Household Hazardous Waste (HHW)
What is it?
Household Hazardous Waste (HHW) includes items such as household cleaners, lawn and garden products, automotive fluids, paints and other chemical products. These flammable, toxic, corrosive or reactive items are labeled with danger, warning or caution.
What's the problem?
Most of our homes contain many chemical-based household products used for cleaning, painting or maintaining our houses and yards. Maybe it's the forgotten drain cleaner under the sink. Perhaps it's the motor oil or lawn chemicals stored in the garage. It could even be the old paint in the basement left over from that remodeling project a few years back. While these materials can be safe when used correctly and stored appropriately, improper use, storage and disposal of HHW pose a number of risks and dangers.
Hazardous products cause poisonings, severe burns, illness, blindness and even death if misused.
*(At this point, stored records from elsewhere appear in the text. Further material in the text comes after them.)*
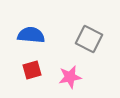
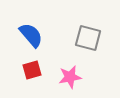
blue semicircle: rotated 44 degrees clockwise
gray square: moved 1 px left, 1 px up; rotated 12 degrees counterclockwise
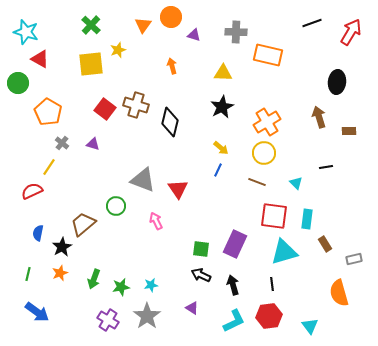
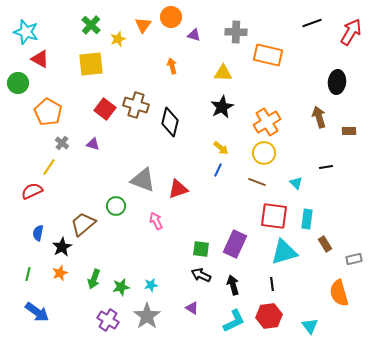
yellow star at (118, 50): moved 11 px up
red triangle at (178, 189): rotated 45 degrees clockwise
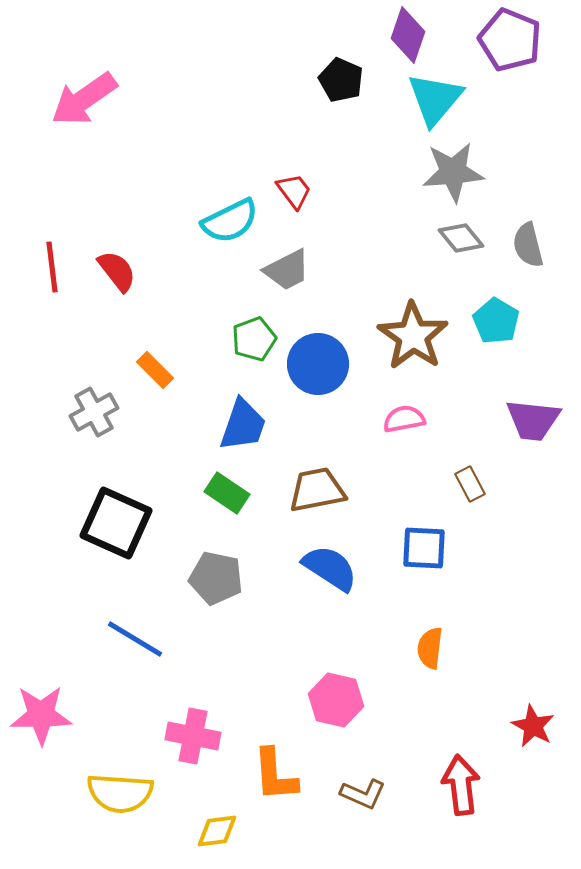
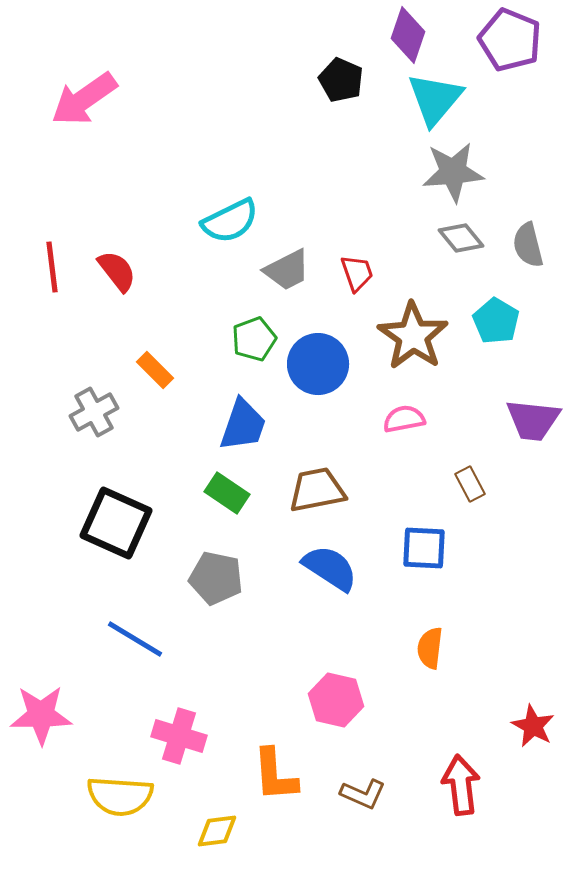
red trapezoid: moved 63 px right, 82 px down; rotated 18 degrees clockwise
pink cross: moved 14 px left; rotated 6 degrees clockwise
yellow semicircle: moved 3 px down
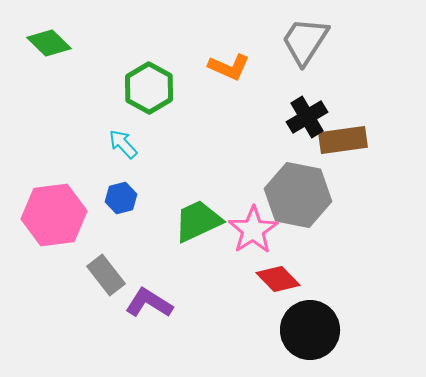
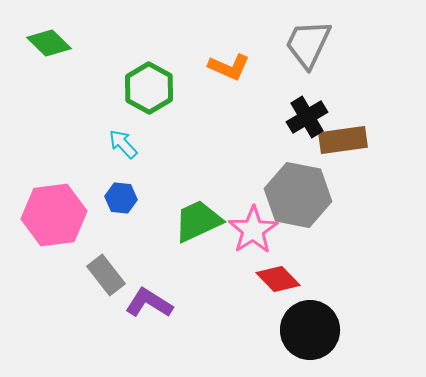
gray trapezoid: moved 3 px right, 3 px down; rotated 8 degrees counterclockwise
blue hexagon: rotated 20 degrees clockwise
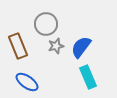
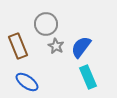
gray star: rotated 28 degrees counterclockwise
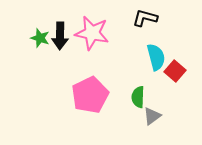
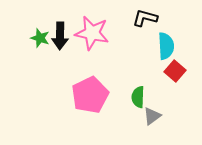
cyan semicircle: moved 10 px right, 11 px up; rotated 12 degrees clockwise
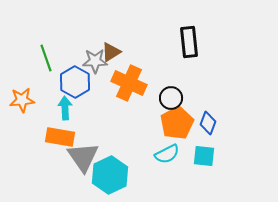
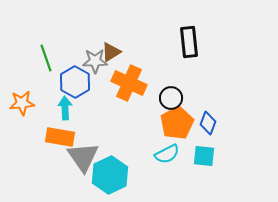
orange star: moved 3 px down
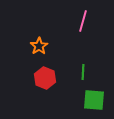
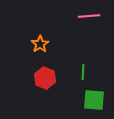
pink line: moved 6 px right, 5 px up; rotated 70 degrees clockwise
orange star: moved 1 px right, 2 px up
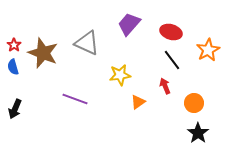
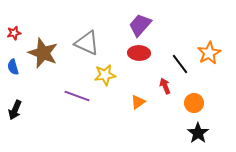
purple trapezoid: moved 11 px right, 1 px down
red ellipse: moved 32 px left, 21 px down; rotated 15 degrees counterclockwise
red star: moved 12 px up; rotated 24 degrees clockwise
orange star: moved 1 px right, 3 px down
black line: moved 8 px right, 4 px down
yellow star: moved 15 px left
purple line: moved 2 px right, 3 px up
black arrow: moved 1 px down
When HHW ends up in household trash or is poured down sinks or storm drains, it not only endangers our health and safety, but it also poses risks for our communities, wildlife and the environment.
While small amounts of HHW in your home may seem like a minor concern, when millions of other homes across greater Kansas City are using similar products, it becomes a major issue if all those hazardous materials are improperly handled, stored or discarded.
How do I get rid of it?
Properly dispose of your HHW at a community collection facility or at one of the regional mobile collection events.
Read labels carefully. Avoid buying products with labels containing the words: danger, warning, flammable, explosive, corrosive, caustic, toxic or poison.
Use safer products whenever possible. There are many recipes available on the Internet to make your own safer alternatives or look at our safe alternatives info card (pdf).
Buy only as much as you need for the job at hand.
Share what you can't use or don't need any more with a friend or neighbor.
Recycle what can be recycled in your area, such as motor oil and auto batteries.